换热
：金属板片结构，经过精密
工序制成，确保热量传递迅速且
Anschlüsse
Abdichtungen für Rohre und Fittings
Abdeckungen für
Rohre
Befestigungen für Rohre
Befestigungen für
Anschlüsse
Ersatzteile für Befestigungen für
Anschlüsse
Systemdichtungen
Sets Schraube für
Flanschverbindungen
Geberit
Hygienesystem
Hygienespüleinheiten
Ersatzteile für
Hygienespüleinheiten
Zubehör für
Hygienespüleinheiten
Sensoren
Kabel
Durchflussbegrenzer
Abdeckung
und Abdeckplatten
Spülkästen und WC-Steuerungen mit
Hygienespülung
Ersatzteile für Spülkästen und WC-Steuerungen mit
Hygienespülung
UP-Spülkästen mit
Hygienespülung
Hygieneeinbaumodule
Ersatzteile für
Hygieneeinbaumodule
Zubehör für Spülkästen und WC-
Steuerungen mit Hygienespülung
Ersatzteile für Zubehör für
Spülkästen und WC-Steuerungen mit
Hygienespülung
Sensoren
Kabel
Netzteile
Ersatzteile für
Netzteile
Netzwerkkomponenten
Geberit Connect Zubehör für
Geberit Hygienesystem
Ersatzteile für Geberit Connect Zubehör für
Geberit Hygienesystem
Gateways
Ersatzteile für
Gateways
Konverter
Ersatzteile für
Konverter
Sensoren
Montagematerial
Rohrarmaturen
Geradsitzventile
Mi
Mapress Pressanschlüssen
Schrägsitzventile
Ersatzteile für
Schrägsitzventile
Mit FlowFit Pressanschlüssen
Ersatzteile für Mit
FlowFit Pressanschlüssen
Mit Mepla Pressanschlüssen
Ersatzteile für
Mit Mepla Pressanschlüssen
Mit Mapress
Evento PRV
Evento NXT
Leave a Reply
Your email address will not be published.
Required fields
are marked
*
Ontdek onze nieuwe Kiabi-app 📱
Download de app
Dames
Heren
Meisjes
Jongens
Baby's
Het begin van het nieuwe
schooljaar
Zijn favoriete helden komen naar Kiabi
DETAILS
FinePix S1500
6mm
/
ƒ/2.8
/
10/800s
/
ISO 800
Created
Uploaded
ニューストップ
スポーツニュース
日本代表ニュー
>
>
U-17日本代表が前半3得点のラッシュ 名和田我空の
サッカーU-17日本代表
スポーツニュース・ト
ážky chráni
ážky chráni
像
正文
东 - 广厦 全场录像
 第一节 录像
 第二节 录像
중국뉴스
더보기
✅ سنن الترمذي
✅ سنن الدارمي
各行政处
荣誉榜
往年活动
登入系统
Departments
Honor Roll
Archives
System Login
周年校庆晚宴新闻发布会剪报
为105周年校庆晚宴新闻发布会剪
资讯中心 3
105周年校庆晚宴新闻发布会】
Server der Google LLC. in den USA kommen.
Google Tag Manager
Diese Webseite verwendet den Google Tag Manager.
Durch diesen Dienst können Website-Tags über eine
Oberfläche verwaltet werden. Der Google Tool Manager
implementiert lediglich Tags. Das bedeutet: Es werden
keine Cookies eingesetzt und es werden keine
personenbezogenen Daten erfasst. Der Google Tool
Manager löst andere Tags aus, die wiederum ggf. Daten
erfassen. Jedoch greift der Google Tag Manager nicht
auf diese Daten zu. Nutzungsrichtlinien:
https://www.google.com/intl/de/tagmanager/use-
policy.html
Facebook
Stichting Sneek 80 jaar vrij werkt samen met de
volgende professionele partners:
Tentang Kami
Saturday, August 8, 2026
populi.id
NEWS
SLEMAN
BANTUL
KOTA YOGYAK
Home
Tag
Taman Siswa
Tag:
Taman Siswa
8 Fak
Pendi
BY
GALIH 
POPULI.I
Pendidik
=-=-=-=-=
## [Required action]
A single number is asked for: how many lines in the entries above hold the string "Rohre".

## [Problem solution]
3